Friday, October 3, 2008

Commodity prices weaken due to global slowdown fears

Fears of slower international economic growth coupled with a sharp appreciation of the USD against the EUR combined to drag commodity prices (USD terms) lower, said a report by Commonwealth Bank of Australia on Friday.

It also mentioned that the recent US economic data has been soft, with data released earlier this week showing that the US ISM manufacturing index declined in September, while US auto sales had been weak in September.

Moreover, commodity markets are increasingly concerned that the post-Olympics bounce in Chinese economic activity has been tepid.

The oil price fell back in response to the firmer USD and worries about the implications of weaker international economic growth for oil demand. NYMEX light sweet crude (November contract) touched $94/barrel. The gold price (spot) also slipped sharply, with selling related to the firmer USD and lower oil prices outweighing safe-haven related demand, it said.

“Markets are nervous, erratic and unpredictable, and investors are risk-averse. And so, commodities sold off relentlessly, driving prices down. Precious metals were hard hit, with silver taking the brunt, sacrificing 12.85%. Platinum lost 5.5%, palladium 4.3%, and gold 4.5%,” said a Standard Bank analyst Walter de Wet in a report.

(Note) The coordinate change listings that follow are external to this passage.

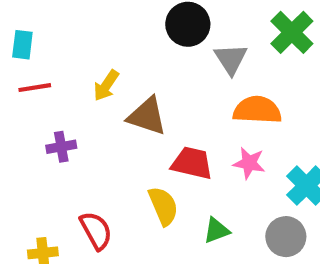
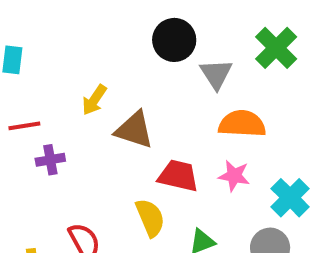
red line: (35, 88) -> (24, 126), moved

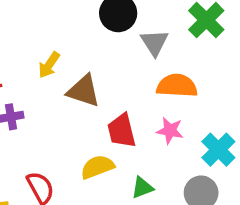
red trapezoid: (178, 176) -> (122, 131), turned -117
yellow semicircle: (150, 218) -> (97, 167), turned -88

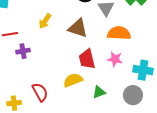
brown triangle: (84, 91) -> (78, 28), moved
cyan cross: (218, 150) -> (143, 70), turned -36

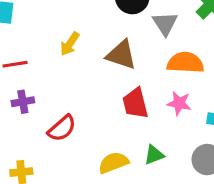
purple cross: (23, 51) -> (23, 102), moved
yellow semicircle: (73, 80) -> (113, 163), moved
red semicircle: (40, 92) -> (62, 128), moved, turned 78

Although platinum came under early selling pressure due to worse-than-expected US auto sales, precious metals were initially stable, the Standard Bank report said. However, the decision by the ECB not to cut interest rates, combined with a bearish statement on the Eurozone, triggered broad asset liquidation. The dollar then appreciated rapidly against most currencies. It went from $1.39 to a low of $1.3748 against the euro. As of now, it remains well below $1.39, it said.

“We foresee more disorder for markets. If the US House of Representatives passes the financial rescue package tonight, it would bring some relief, but not enough to restore confidence. Credit markets still have too much asymmetric information, which is inhibiting risk appetite. Against the backdrop of the slowdown in real economic activity globally, commodities will stay under pressure. These conditions would favour the US dollar and, because of little liquidity, gold could battle to rise much higher despite credit risk being high,” Walter said.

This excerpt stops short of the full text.